▶ _Task_
Using the records that appear below, write out exactly the lines from the one with "National Front member Mohammed el-Sa" through the one with "we will reach", keeping both end lines.

Material to process START

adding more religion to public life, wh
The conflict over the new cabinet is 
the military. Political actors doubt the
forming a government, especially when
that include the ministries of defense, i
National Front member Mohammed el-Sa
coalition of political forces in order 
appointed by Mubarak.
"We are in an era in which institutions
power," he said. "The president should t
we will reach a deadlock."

Material to process END
Material to process START

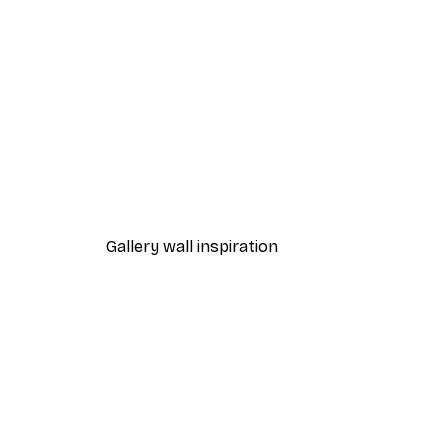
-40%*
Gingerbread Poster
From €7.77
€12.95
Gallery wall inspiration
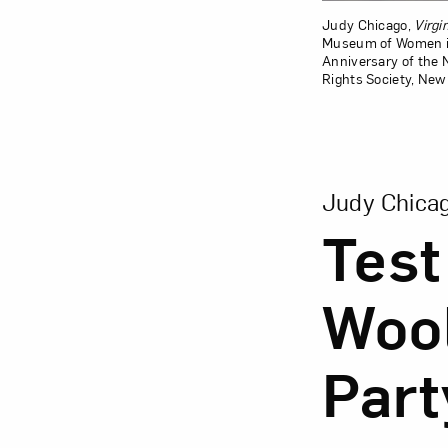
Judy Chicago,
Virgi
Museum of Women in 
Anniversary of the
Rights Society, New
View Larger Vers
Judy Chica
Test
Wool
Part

Material to process END

▶ _Solution to this task_
National Front member Mohammed el-Sa
coalition of political forces in order 
appointed by Mubarak.
"We are in an era in which institutions
power," he said. "The president should t
we will reach a deadlock."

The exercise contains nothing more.